Your task: Among the records below, find each line that includes the string "Programa" and copy it.

Extracted records
[Start of Attachment]

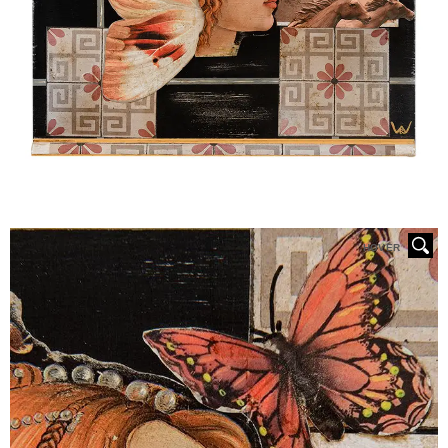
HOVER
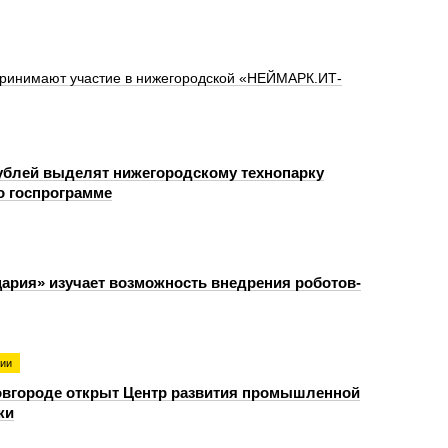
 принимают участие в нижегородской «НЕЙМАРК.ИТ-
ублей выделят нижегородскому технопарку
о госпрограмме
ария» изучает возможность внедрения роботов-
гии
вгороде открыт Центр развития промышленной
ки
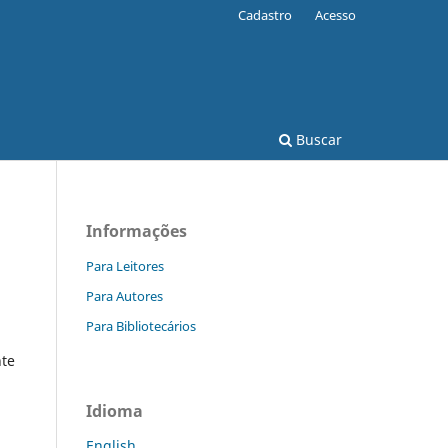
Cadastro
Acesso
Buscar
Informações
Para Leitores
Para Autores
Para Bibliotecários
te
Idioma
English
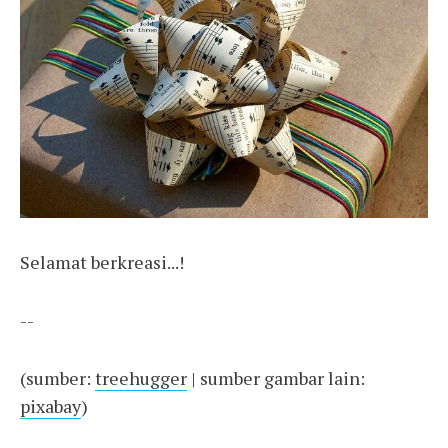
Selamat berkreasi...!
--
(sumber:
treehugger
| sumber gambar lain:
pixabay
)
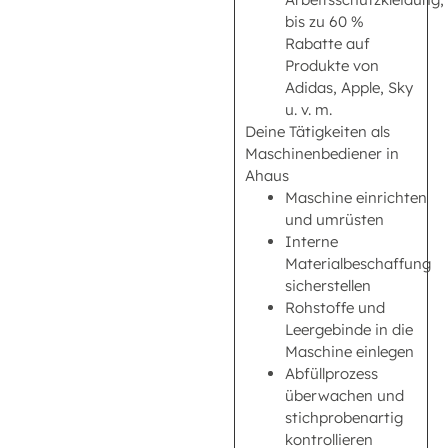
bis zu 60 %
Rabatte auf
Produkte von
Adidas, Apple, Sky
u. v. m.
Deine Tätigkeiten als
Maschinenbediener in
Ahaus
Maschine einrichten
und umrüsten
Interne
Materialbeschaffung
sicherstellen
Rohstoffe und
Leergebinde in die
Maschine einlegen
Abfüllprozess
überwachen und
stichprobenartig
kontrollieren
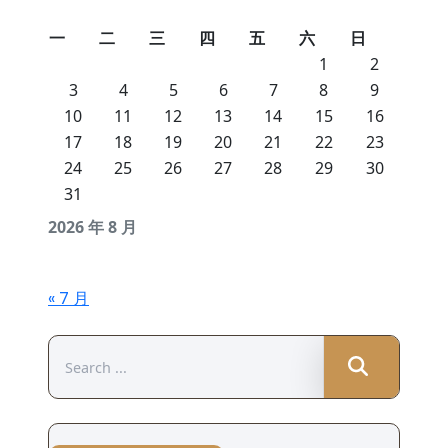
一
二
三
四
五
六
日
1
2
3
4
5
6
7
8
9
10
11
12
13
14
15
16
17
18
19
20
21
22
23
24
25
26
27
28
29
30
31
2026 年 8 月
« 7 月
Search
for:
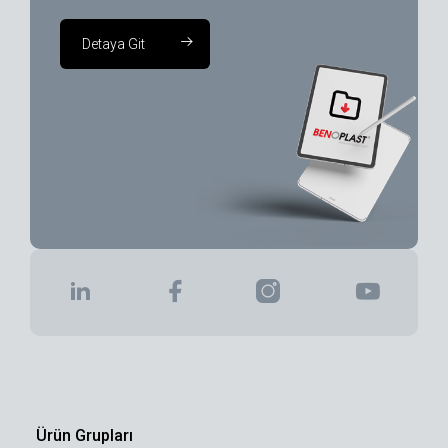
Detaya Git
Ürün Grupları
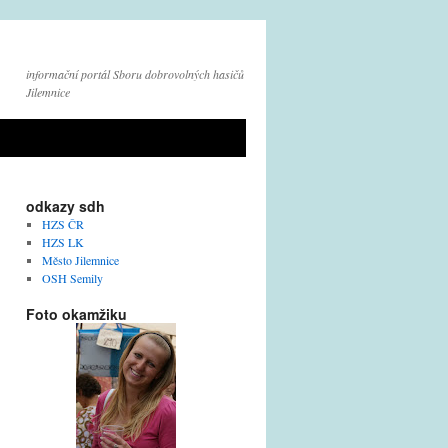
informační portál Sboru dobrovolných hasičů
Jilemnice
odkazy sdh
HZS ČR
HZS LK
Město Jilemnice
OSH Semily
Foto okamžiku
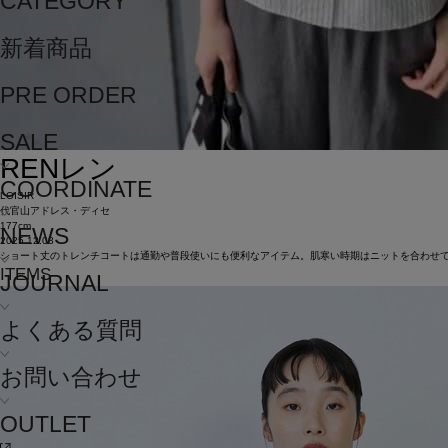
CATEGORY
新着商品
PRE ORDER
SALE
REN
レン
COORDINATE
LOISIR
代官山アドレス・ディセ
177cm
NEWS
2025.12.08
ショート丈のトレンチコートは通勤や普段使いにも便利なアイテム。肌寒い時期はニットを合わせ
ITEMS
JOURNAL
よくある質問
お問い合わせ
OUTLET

[End of Attachment]
[Start of Attachment]

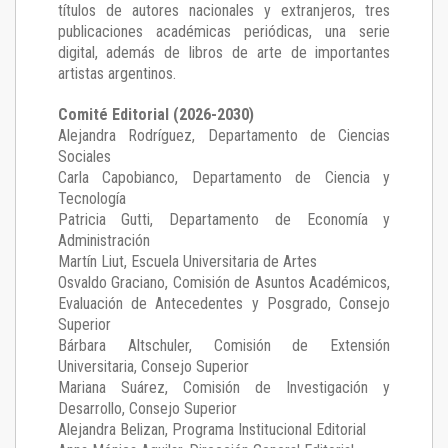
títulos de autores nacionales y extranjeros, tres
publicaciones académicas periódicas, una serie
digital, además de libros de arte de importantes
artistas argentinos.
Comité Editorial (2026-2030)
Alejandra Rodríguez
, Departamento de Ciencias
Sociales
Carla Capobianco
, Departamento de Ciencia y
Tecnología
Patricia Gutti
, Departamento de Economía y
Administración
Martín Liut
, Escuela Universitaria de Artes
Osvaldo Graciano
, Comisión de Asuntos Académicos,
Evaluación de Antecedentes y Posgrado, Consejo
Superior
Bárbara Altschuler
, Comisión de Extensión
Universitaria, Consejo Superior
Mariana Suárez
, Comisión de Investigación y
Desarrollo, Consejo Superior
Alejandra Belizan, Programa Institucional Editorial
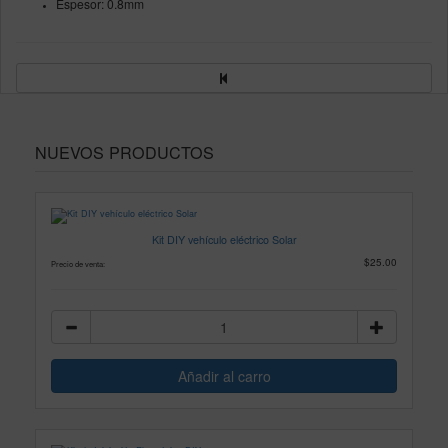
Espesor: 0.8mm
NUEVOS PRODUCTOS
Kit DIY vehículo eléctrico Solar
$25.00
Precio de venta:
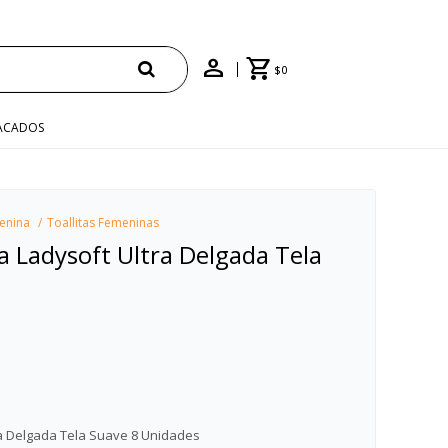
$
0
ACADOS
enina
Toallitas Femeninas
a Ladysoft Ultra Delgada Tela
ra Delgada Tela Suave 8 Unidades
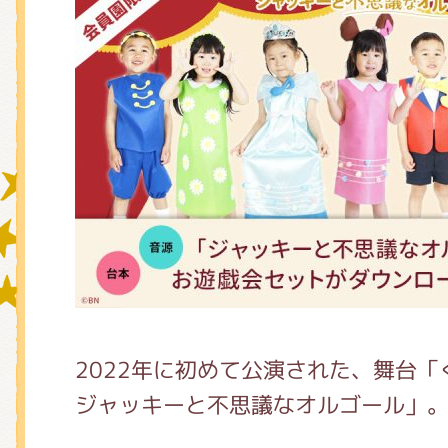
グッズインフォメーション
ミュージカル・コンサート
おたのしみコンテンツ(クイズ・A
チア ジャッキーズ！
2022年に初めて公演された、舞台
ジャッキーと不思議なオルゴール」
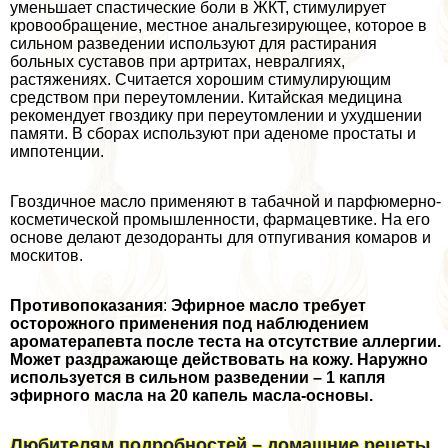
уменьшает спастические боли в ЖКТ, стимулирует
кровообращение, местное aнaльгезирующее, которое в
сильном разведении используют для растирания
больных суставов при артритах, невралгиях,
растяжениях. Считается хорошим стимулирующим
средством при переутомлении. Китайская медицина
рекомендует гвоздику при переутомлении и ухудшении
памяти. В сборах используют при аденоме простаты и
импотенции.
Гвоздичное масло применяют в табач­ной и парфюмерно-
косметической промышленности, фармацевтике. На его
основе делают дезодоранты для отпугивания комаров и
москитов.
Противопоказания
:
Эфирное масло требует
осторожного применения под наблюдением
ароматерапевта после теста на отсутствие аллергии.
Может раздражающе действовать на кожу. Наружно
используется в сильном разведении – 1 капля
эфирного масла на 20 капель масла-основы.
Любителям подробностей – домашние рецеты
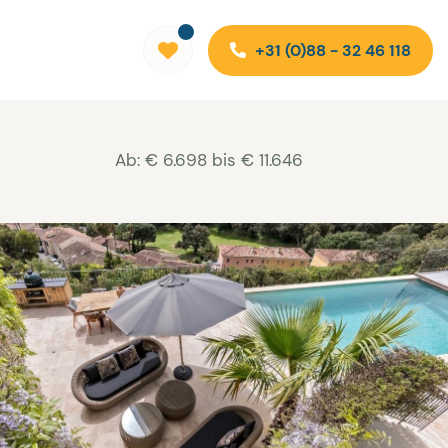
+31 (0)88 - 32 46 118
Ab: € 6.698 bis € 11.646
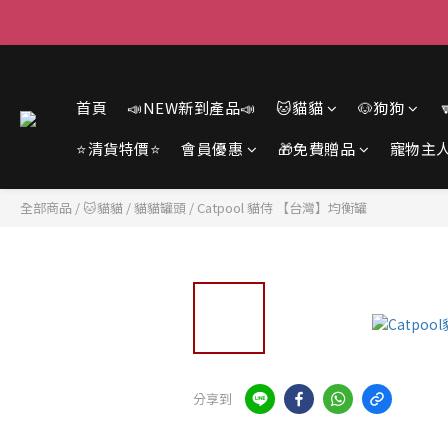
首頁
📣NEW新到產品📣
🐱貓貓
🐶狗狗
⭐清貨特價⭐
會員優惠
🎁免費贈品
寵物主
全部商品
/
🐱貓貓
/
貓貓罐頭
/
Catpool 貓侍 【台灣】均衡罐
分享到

[End of Attachment]
[Start of Attachment]

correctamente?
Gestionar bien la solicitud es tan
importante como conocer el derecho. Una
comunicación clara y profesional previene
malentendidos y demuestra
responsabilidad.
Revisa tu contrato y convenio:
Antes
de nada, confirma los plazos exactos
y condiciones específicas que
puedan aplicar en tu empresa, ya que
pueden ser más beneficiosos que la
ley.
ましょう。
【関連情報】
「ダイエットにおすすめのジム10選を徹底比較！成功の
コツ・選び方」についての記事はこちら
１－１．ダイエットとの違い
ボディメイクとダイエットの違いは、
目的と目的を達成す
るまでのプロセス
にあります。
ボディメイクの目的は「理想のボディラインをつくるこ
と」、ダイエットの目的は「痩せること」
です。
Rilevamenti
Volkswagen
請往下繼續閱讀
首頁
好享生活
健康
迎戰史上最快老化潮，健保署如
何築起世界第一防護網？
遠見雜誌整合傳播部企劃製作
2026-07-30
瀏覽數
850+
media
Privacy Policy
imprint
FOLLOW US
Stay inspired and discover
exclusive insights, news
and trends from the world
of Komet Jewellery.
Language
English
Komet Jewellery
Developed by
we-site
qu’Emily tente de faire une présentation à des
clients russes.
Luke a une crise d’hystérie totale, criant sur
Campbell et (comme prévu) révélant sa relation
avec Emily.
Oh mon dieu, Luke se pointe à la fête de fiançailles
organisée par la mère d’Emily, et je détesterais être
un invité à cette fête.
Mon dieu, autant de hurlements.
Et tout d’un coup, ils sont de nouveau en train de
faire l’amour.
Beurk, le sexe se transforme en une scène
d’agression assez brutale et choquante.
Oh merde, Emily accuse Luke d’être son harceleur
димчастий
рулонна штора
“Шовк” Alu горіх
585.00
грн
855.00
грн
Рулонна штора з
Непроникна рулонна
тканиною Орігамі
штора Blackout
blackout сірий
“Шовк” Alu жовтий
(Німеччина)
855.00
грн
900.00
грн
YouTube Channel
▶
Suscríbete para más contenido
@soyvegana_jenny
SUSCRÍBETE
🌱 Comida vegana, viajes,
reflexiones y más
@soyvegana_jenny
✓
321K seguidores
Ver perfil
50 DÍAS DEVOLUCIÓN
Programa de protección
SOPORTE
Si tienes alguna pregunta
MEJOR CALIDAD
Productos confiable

[End of Attachment]

Exercise output:
Alejandra Belizan, Programa Institucional Editorial
Programa de protección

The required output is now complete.